### Task requirements
Lines where the string "panel" appears are to be copied from the entries below.

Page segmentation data
___

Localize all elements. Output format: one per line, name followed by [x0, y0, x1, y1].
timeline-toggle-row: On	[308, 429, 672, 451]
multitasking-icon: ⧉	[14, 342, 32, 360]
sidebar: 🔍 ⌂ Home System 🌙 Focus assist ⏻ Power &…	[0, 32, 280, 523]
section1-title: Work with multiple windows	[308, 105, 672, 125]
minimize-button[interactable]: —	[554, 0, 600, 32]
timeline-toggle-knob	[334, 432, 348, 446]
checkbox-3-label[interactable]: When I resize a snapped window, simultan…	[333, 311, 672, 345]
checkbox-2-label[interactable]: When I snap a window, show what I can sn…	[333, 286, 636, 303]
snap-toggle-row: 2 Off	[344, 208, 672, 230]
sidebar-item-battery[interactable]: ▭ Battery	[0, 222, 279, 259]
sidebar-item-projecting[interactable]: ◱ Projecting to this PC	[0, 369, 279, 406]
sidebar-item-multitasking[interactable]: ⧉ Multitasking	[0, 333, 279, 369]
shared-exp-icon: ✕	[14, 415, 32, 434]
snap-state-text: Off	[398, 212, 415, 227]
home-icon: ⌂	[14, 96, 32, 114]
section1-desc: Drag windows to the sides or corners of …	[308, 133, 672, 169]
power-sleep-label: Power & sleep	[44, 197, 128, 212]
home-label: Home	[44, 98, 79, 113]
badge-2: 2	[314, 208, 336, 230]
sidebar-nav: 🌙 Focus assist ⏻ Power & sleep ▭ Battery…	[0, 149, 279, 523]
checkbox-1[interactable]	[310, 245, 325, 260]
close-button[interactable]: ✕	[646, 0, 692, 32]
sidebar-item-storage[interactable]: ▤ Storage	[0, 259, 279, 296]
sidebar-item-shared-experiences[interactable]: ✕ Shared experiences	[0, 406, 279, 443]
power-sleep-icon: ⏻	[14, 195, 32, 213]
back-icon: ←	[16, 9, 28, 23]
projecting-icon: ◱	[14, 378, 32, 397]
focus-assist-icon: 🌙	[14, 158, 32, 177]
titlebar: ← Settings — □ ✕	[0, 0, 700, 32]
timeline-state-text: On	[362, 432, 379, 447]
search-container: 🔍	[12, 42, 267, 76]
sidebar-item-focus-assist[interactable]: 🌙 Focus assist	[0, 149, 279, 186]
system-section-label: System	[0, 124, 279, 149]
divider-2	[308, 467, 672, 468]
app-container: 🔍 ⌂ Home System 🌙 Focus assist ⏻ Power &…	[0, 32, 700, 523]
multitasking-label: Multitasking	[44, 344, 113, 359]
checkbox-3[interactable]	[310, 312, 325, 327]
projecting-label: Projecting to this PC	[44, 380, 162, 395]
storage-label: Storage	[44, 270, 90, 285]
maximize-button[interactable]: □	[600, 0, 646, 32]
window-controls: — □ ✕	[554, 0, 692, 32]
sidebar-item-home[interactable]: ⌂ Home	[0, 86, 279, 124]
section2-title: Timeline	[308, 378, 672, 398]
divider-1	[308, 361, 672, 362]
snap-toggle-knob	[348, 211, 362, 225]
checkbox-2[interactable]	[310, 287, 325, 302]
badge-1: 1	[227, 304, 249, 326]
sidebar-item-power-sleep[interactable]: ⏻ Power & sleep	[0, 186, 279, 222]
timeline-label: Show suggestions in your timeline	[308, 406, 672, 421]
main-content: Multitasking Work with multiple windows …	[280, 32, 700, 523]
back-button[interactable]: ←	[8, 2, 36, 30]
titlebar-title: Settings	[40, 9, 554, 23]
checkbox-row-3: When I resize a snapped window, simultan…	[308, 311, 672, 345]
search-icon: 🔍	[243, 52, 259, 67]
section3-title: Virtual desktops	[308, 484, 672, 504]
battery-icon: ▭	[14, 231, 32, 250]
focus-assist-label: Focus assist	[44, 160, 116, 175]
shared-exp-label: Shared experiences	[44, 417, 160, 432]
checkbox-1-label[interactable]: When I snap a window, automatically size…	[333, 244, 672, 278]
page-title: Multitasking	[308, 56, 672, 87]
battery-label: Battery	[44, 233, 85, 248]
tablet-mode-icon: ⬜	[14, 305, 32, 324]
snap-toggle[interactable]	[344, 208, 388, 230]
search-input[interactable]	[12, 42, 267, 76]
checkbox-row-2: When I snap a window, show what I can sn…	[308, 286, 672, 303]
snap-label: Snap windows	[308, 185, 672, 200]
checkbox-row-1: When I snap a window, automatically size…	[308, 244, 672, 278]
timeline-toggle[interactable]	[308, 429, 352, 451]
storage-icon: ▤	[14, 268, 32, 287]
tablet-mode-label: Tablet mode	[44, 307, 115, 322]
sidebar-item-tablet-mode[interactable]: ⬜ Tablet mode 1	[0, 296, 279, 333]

___

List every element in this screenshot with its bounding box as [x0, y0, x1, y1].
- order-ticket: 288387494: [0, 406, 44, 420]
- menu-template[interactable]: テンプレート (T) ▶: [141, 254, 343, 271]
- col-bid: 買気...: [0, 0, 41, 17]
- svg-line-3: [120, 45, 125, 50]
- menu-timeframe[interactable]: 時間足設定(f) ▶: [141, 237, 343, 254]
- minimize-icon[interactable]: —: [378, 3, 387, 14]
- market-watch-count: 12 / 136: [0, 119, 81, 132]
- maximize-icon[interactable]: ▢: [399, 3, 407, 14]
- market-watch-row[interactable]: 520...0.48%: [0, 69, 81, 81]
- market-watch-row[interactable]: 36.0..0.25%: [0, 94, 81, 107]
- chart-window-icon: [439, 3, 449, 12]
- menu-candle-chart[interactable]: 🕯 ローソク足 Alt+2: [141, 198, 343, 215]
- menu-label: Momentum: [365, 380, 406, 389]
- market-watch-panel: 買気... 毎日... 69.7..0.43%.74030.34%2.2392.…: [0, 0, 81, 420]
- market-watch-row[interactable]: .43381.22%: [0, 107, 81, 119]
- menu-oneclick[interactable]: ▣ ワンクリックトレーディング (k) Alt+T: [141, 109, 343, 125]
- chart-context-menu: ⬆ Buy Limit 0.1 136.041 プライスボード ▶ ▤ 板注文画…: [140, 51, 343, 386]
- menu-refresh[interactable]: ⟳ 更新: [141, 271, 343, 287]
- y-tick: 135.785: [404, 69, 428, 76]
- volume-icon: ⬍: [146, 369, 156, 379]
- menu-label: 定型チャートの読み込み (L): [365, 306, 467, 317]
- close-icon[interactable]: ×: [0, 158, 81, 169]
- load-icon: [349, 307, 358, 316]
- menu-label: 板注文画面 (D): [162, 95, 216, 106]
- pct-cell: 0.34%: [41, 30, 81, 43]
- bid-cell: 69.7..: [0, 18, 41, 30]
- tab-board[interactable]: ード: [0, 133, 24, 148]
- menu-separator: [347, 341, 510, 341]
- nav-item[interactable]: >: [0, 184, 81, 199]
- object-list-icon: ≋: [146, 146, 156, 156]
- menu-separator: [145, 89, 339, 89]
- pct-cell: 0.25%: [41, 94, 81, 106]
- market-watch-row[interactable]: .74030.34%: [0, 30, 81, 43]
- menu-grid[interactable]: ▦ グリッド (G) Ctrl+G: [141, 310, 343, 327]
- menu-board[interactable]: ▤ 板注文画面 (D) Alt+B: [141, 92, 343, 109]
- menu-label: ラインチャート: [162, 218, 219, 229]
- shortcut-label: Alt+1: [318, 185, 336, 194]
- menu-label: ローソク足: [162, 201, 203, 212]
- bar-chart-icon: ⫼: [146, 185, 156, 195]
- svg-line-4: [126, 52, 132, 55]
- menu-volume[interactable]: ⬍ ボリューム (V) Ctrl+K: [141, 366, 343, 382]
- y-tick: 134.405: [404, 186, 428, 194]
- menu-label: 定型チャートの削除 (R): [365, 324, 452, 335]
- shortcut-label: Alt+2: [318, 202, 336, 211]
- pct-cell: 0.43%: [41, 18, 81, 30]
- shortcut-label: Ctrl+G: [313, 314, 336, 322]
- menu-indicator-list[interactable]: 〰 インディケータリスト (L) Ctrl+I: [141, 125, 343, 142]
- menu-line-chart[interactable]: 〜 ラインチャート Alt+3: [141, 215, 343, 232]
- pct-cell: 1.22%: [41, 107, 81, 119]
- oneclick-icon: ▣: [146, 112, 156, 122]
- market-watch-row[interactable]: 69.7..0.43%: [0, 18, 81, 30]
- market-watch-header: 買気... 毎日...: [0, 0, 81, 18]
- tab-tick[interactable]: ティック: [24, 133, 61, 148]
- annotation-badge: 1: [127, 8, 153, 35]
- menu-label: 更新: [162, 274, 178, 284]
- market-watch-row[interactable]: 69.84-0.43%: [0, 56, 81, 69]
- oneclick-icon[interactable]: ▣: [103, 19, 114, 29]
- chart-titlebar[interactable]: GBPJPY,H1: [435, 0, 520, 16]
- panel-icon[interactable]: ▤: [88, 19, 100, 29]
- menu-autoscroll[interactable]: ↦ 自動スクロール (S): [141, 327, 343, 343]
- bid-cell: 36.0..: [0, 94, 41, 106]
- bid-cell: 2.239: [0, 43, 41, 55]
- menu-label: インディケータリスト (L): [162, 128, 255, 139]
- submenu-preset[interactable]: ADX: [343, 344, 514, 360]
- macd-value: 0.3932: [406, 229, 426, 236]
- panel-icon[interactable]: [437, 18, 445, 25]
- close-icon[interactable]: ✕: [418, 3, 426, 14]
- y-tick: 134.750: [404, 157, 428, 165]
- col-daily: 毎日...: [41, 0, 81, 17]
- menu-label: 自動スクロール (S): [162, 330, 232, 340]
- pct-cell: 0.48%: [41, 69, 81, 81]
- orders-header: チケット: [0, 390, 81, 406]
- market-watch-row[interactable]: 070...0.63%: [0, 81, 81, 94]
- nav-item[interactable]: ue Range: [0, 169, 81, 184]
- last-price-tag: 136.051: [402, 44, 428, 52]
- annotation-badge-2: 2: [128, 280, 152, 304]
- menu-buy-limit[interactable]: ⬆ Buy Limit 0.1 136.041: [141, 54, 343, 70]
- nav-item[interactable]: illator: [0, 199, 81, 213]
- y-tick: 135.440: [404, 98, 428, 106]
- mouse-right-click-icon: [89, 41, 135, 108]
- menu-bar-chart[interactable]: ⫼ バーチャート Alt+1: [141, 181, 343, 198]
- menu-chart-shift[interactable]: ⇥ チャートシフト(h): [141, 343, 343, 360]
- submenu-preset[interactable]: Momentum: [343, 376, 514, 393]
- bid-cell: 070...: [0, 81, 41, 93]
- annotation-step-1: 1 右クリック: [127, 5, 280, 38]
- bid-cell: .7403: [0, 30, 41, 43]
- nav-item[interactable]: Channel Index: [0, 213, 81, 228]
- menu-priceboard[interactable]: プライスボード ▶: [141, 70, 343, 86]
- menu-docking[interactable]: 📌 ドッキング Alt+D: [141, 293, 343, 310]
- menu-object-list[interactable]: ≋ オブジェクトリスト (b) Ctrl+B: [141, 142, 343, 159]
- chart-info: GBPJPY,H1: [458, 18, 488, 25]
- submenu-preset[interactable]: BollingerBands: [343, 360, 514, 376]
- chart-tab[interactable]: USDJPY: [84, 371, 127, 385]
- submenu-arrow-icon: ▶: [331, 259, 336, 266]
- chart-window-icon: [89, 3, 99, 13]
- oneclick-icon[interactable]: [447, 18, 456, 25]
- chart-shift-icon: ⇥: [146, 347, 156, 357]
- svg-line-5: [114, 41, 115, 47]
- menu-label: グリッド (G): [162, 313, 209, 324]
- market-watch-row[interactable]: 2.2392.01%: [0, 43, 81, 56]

___

### Response to the task
- market-watch-panel: 買気... 毎日... 69.7..0.43%.74030.34%2.2392.…: [0, 0, 81, 420]
- panel-icon[interactable]: ▤: [88, 19, 100, 29]
- panel-icon[interactable]: [437, 18, 445, 25]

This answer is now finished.